La lutte pour une position léniniste sur la question nationale a permis de réaffirmer la continuité révolutionnaire trotskyste de la LCI, remontant directement à la Révolution russe d’Octobre 1917. Nous avons été par exemple l’unique organisation au monde qui s’est battue contre la contre-révolution capitaliste en Europe de l’Est et en Union soviétique dans les années 1989-1992, tout en luttant pour des révolutions politiques prolétariennes contre les bureaucraties staliniennes en faillite. Alors que nous célébrons cette année le centième anniversaire de la prise du pouvoir victorieuse du prolétariat de Russie, le travail des bolchéviks demeure notre modèle pour de nouvelles révolutions d’Octobre à travers le monde.

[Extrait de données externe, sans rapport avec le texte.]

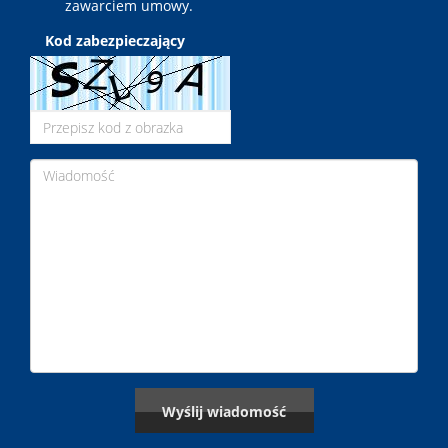
zawarciem umowy.
Kod zabezpieczający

République ouvrière s’efforcera d’être à la hauteur de ses tâches historiques. Ce qu’écrivait Lénine en 1902 dans Que faire ? demeure brûlant d’actualité en ce qui concerne les tâches d’un journal révolutionnaire aujourd’hui :
« Ce journal serait comme une partie d’un gigantesque soufflet de forge qui attise chaque étincelle de la lutte de classes et de l’indignation populaire, pour en faire jaillir un immense incendie. Autour de cette uvre encore très innocente et encore très minime par elle-même, mais régulière et commune dans toute l’acception du mot, se recruterait systématiquement et s’instruirait une armée permanente de lutteurs éprouvés. »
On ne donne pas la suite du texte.